公務員の給与水準については、勧告制度のもとで民間企業との適正な比較によって水準を決定してきたところです。ところが、昨年の人事院勧告の「給与構造の見直し」によって、地域間格差の拡大、中高年層の給与水準引き下げ、さらに査定給の導入などが行われました。一方で、「税財政の三位一体の改革」や地方財政危機を口実に勧告を超えて独自に賃金削減を行っている自治体が半数近くにも達しています。
 また、総務省は「地方公務員の給与のあり方に関する研究会」(以下「研究会」と略す)の「報告」をこの3月に発表することを明らかにしています。地方公務員賃金は、「研究会」の「中間整理」で「それぞれの地方公共団体における人事行政運営に直接関わり、また財政運営とも密接な関連を有している。さらに当該地域における地方公務員の人材確保にも大きな影響を与えるとともに、地方公務員によって行われる公務サービスの質にも深く関わっていくものである」と述べているように、単に民間準拠のみで決定できない性格を持っています。
 さらに、賃金の独自削減は、地方公務員の生活を直撃しているだけでなく、地域の消費を冷え込ませ、地域経済にも大きな否定的影響を及ぼしています。
 地方公務員の労働条件に関わる重要な役割を担われている貴職がこうした認識にたって、厳しい地方の経済情勢の中で住民福祉の充実に日々努力している自治体・自治体関連職場で働く労働者の暮らしを改善するために、下記の要求事項を尊重し、人事委員会勧告にむけた調査にあたられることを要請するものです。

1.地方公務員の給与は、「研究会」の「中間整理」でも述べているように単に民間の給与水準と機械的に比較して決定すべき性格でないことに鑑み、民間給与実態調査に当たっては地方自治、地方公共団体のあり方等と密接不可分に結合していることに十分留意して調査すること。

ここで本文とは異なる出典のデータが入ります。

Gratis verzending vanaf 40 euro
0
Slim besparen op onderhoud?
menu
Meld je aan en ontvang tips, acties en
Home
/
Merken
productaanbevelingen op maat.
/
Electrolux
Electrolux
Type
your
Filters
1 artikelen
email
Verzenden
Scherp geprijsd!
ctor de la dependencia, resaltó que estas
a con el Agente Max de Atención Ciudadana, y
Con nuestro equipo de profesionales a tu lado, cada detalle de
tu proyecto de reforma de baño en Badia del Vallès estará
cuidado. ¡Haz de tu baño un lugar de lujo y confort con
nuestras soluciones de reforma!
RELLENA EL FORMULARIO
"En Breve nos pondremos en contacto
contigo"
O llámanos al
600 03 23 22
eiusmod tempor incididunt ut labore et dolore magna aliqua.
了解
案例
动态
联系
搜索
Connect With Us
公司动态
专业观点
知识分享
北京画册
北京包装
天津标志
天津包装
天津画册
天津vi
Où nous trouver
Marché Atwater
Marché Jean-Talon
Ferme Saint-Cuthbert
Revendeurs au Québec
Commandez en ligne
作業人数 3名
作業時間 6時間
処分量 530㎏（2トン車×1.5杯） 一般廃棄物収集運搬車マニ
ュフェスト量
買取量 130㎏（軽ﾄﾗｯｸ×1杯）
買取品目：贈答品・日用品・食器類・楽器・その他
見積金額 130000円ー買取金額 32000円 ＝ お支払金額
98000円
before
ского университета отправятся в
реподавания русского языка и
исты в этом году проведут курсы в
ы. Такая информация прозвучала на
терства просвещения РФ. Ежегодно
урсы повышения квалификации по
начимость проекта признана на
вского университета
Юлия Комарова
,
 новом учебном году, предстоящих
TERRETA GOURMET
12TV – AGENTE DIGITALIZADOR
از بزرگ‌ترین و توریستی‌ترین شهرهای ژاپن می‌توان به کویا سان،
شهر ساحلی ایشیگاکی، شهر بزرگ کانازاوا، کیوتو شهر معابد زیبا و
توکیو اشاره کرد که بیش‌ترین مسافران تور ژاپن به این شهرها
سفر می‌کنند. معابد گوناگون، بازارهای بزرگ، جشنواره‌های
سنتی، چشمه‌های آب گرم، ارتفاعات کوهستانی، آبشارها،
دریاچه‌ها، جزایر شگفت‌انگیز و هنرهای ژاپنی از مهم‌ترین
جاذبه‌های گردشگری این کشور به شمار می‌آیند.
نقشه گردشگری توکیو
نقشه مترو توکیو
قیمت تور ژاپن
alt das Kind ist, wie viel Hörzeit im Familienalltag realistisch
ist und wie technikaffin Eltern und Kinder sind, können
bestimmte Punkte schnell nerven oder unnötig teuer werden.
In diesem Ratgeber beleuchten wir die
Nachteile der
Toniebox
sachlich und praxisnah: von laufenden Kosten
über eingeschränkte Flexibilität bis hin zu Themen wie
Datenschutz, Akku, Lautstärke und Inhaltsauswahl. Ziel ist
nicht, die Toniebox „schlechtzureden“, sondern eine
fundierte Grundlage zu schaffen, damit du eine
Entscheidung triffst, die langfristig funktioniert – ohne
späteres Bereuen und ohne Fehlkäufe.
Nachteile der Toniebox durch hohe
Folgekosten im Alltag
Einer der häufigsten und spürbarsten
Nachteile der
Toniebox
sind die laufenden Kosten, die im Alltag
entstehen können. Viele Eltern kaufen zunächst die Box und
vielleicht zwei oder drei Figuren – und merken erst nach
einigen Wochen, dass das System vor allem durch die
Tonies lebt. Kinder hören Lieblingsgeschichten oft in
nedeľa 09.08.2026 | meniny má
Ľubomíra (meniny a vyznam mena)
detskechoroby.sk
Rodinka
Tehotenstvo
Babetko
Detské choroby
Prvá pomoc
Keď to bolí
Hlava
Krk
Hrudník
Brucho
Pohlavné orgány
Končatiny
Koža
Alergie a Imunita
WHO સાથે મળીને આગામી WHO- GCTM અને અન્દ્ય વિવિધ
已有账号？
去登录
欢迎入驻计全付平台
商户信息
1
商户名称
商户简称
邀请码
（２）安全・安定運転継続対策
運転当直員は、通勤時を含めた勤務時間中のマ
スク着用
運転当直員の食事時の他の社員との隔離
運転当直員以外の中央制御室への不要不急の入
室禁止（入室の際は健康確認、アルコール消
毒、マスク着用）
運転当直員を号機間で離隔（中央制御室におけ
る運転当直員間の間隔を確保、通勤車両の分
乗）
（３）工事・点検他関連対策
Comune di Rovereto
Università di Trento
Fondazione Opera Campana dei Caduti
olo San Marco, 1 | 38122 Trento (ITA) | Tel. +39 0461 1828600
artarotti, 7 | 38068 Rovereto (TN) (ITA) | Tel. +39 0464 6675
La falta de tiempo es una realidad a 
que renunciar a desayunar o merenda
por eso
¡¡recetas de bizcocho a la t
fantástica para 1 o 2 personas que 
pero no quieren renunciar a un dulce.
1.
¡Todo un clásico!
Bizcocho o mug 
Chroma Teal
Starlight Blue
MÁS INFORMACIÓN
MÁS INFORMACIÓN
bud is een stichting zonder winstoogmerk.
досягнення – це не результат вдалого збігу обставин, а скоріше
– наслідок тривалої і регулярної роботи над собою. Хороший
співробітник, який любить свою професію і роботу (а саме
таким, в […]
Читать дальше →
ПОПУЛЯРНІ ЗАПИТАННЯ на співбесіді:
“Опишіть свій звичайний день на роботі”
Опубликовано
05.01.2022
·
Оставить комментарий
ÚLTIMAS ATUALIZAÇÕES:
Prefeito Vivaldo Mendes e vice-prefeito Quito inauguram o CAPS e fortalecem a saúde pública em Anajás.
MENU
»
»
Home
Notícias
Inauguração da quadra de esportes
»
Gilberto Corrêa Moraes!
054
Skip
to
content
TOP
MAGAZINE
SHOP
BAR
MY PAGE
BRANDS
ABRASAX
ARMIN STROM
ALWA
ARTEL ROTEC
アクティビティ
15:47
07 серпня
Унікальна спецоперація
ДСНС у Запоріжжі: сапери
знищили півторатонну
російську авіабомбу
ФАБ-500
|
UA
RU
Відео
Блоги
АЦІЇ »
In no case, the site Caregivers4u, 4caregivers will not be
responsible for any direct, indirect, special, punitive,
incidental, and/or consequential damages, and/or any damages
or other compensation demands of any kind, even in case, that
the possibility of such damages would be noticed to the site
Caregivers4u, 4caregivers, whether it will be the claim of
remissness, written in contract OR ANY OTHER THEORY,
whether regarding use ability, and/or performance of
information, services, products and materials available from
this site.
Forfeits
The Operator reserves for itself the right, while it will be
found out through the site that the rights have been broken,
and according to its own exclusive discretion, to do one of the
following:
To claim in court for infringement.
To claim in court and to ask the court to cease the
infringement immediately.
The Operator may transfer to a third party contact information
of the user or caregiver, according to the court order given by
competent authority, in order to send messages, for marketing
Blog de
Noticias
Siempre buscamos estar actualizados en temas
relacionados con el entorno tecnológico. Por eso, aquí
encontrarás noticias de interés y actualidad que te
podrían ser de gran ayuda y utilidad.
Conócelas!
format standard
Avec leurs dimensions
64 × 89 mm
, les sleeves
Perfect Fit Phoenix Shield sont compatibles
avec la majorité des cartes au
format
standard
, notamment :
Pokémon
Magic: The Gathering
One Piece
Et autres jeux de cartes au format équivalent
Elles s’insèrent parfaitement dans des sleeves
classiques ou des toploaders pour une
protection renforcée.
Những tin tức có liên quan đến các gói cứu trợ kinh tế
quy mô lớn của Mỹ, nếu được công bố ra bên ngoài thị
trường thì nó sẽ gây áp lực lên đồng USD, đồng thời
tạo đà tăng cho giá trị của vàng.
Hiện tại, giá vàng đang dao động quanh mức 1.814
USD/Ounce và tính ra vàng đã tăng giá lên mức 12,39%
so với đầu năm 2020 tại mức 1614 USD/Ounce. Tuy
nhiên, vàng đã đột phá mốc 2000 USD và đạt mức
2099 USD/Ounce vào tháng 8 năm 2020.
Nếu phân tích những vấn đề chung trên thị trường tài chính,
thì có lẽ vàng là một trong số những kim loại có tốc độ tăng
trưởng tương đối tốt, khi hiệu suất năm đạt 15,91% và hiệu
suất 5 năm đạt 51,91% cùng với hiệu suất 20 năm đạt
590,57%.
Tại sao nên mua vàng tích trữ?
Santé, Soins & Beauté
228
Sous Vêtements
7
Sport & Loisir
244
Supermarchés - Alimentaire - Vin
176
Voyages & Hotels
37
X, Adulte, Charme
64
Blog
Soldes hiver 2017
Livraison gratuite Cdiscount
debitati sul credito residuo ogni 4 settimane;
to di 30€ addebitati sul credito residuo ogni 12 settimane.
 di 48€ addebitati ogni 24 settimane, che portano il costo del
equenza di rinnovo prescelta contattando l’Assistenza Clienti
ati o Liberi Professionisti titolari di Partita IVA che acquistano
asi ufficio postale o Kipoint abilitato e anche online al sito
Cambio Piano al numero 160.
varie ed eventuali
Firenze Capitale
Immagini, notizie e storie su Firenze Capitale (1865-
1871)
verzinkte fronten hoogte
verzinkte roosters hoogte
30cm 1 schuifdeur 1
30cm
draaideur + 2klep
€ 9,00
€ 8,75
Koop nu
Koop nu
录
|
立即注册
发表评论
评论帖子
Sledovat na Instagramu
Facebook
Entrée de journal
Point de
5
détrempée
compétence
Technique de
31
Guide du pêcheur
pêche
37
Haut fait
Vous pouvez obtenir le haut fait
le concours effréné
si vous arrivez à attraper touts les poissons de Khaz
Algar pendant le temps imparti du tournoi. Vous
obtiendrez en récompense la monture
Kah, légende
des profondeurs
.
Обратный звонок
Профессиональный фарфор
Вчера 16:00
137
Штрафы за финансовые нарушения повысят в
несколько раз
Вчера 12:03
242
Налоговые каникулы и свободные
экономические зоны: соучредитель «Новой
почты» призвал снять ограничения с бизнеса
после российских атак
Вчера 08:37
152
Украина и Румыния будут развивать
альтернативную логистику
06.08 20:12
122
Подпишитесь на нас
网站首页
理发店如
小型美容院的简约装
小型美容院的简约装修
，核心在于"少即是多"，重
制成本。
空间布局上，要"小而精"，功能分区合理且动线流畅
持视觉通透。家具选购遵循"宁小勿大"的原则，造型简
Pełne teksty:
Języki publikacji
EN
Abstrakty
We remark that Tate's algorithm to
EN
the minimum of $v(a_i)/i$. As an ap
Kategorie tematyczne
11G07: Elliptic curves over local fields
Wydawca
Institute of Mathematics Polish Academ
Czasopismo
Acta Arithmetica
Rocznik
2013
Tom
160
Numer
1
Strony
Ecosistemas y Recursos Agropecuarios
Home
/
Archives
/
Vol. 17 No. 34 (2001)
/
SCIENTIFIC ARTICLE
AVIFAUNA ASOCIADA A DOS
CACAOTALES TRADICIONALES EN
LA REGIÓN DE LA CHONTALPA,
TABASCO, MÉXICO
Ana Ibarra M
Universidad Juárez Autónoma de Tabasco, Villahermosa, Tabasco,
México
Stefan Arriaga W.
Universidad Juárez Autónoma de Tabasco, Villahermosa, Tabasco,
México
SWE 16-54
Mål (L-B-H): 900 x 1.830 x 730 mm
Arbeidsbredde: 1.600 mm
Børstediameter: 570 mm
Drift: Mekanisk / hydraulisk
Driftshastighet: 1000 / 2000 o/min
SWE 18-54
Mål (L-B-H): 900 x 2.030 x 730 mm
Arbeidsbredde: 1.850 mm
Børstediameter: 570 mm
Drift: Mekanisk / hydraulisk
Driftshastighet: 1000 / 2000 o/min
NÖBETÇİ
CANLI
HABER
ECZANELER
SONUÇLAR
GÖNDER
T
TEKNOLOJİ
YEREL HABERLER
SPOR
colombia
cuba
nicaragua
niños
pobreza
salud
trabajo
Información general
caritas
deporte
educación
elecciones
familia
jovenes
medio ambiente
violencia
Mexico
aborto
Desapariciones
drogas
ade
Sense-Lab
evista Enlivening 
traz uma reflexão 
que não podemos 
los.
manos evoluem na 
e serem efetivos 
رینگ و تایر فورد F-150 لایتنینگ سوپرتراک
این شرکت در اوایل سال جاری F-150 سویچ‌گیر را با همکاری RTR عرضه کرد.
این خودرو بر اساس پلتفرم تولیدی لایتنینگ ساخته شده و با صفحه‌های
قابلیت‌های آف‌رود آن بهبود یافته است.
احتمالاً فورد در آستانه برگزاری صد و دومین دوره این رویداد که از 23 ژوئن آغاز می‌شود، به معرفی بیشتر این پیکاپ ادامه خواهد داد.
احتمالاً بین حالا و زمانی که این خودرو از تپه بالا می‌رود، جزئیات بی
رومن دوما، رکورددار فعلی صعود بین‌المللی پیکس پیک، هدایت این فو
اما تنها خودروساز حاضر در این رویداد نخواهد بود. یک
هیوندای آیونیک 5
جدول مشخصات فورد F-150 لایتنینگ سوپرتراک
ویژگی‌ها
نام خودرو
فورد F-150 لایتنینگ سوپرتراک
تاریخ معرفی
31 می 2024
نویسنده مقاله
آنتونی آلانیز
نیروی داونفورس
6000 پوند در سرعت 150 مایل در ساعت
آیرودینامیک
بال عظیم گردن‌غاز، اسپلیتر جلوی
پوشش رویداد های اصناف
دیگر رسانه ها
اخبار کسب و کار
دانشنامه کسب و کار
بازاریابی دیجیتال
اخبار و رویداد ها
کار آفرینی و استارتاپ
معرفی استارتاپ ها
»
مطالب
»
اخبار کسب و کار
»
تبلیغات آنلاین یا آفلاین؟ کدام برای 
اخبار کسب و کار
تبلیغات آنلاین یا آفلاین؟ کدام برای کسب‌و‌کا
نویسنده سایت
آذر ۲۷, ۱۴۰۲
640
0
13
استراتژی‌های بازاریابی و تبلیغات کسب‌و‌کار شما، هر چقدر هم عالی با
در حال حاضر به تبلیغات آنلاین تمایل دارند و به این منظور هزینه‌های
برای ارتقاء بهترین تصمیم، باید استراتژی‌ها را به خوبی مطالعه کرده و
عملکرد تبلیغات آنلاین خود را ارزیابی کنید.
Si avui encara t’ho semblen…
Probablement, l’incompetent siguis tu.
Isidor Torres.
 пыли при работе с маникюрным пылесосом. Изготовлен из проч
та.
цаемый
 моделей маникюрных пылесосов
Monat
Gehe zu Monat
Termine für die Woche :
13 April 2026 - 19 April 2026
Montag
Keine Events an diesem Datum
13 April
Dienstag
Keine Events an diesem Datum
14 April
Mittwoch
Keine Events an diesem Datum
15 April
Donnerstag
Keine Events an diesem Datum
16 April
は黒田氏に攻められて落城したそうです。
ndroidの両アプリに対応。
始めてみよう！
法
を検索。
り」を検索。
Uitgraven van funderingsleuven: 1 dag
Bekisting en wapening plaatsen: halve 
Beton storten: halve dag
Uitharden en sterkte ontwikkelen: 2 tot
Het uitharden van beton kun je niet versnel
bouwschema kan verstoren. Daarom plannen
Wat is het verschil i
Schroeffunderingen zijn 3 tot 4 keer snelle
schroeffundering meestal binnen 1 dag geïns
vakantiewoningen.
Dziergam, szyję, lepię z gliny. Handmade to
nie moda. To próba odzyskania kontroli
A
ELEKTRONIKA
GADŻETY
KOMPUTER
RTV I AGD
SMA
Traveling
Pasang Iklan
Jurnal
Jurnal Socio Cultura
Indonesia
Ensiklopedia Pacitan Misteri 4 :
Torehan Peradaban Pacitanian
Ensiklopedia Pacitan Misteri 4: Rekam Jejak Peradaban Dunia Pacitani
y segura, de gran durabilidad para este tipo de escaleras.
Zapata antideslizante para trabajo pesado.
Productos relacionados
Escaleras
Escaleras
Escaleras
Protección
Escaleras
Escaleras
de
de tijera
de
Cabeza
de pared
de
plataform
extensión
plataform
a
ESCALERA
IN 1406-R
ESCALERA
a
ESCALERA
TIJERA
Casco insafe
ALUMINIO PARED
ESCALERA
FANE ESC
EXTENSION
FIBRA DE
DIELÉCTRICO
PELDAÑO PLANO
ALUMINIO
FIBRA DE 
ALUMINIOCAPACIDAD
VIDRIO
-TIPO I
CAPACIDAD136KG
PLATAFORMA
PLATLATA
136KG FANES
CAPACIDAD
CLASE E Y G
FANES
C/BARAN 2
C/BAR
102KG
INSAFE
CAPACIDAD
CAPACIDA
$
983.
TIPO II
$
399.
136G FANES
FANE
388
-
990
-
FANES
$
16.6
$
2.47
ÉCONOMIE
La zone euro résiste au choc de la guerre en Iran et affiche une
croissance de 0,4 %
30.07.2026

2.近年、各人事委員会の調査対象企業が、労使交渉で賃金・労働条件を決定している一定の規模をもつ企業が対象から大幅に削減される一方、労働組合の組織率が相対的に低い小規模企業の割合が拡大されています。これは、労働基本権の「代償機関」とされる人事委員会の機能からすれば、その「代償性」を低下させるものと考えます。
  調査対象事業所は、労使交渉によって賃金等の労働条件を決定している企業を基本とし、公務労働者の生活実態や関係労働組合の要求を踏まえた調査を行うこと。